Chiara Scarrone, Richard Siegal, Rafael Vedra, Mariana Dias, Skyler Maxey-Wert

Unversehens, wie aus dem von Ravel beschriebenen Nebelschwaden im übertragenen Sinne auftauchend, stehen sich vier Paare im Kreis gegenüber, deuten zu den Klängen von La Valse Walzerbewegungen an. Aus dieser Bewegung heraus wieder bildet sich unerwartet eine Reihe, die sich aber ebenfalls sofort wieder auflöst. Das alles geschieht vor den Augen der Zuschauer in einer übergangslosen Schnelligkeit. „You know, it’s super fast“, hörte man auch irgendwann Orazio zu einem anderen Tänzer sagen. Wie wahr! Immer wieder bespricht man sich untereinander, vergewissert sich bei Richard Siegal, zählt bis sechs, nimmt eine neue Position ein. Zum Ende erfolgt ein kurzer Durchlauf von knapp einer Minute. Als die Musik verstummt, bedankt sich Richard Siegal respektvoll bei den Tänzerinnen und Tänzern. Diese verlassen den Raum und man erkennt an ihren Bewegungen, dass sie im Kopfe und mit den Händen die Bewegungsabläufe noch einmal durchgehen. Wie schnell können fast 90 Minuten vorübergehen, wenn man nur zuschaut! Für die Tänzerinnen und Tänzer gibt es einen langanhaltenden Applaus von den Ballettfreunden, die wieder einmal exklusiv das Privileg hatten, an der Entstehung einer neuen Choreographie mit hohem Suchtpotential teilzuhaben, denn als Zuschauer sehnt man sich inzwischen danach, einmal die gesamte Musik zu hören und natürlich die vollständige Choreographie zu sehen.

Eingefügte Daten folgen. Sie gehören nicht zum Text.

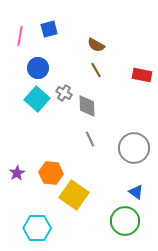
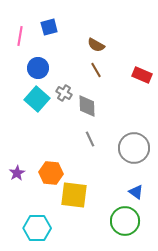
blue square: moved 2 px up
red rectangle: rotated 12 degrees clockwise
yellow square: rotated 28 degrees counterclockwise
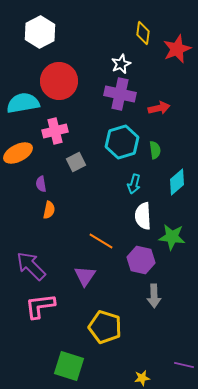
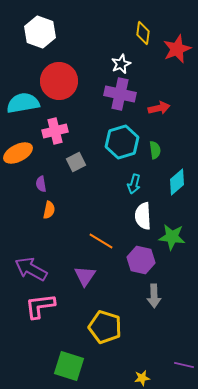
white hexagon: rotated 12 degrees counterclockwise
purple arrow: moved 3 px down; rotated 16 degrees counterclockwise
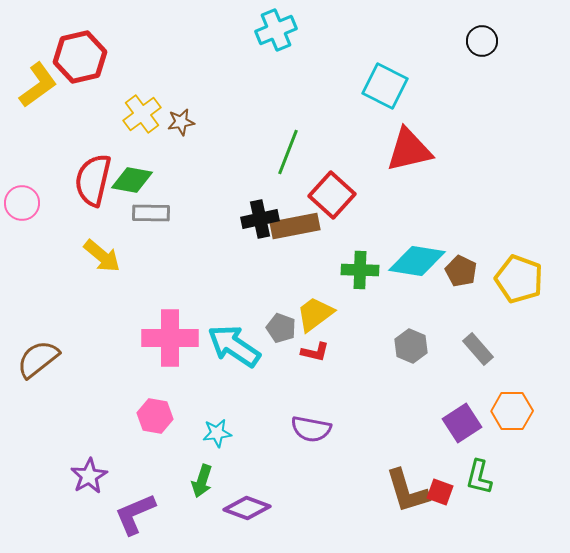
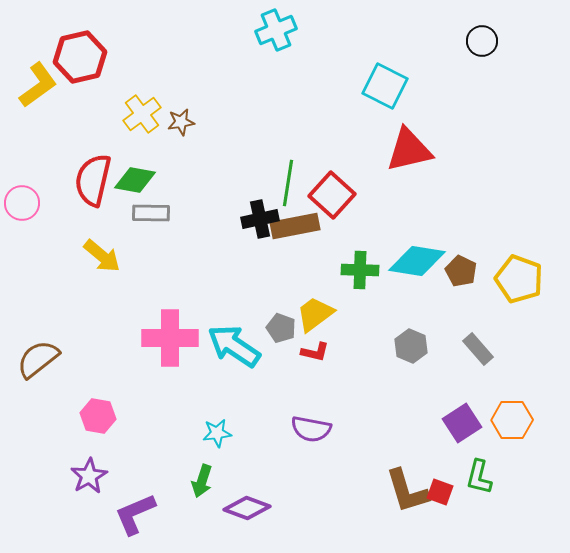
green line at (288, 152): moved 31 px down; rotated 12 degrees counterclockwise
green diamond at (132, 180): moved 3 px right
orange hexagon at (512, 411): moved 9 px down
pink hexagon at (155, 416): moved 57 px left
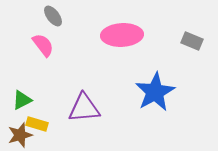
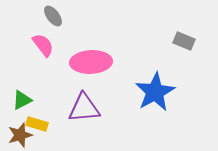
pink ellipse: moved 31 px left, 27 px down
gray rectangle: moved 8 px left
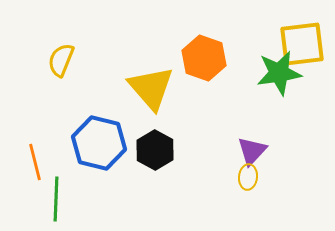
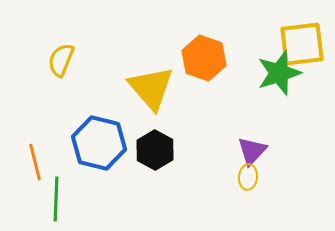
green star: rotated 9 degrees counterclockwise
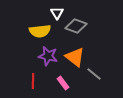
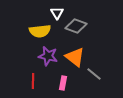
pink rectangle: rotated 48 degrees clockwise
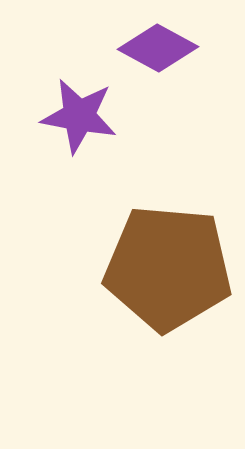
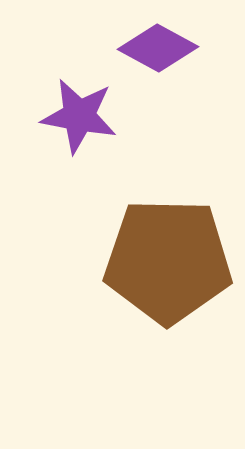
brown pentagon: moved 7 px up; rotated 4 degrees counterclockwise
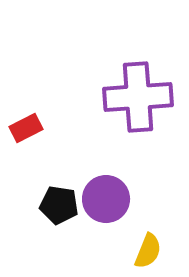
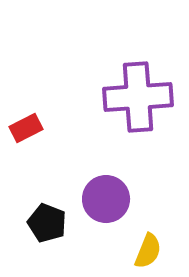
black pentagon: moved 12 px left, 18 px down; rotated 12 degrees clockwise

Richard Siegal und Ensemble

Im nachfolgenden Gespräch wendet sich Richard Siegal zunächst direkt an das Publikum, bedankt sich für das Interesse an seiner Arbeit in fließendem, fast akzentfreiem Deutsch, nur um darauf hinzuweisen, dass das schon das Ende seiner Deutschkünste sei. Er bittet um Verständnis, das Gespräch weiter auf Englisch zu führen.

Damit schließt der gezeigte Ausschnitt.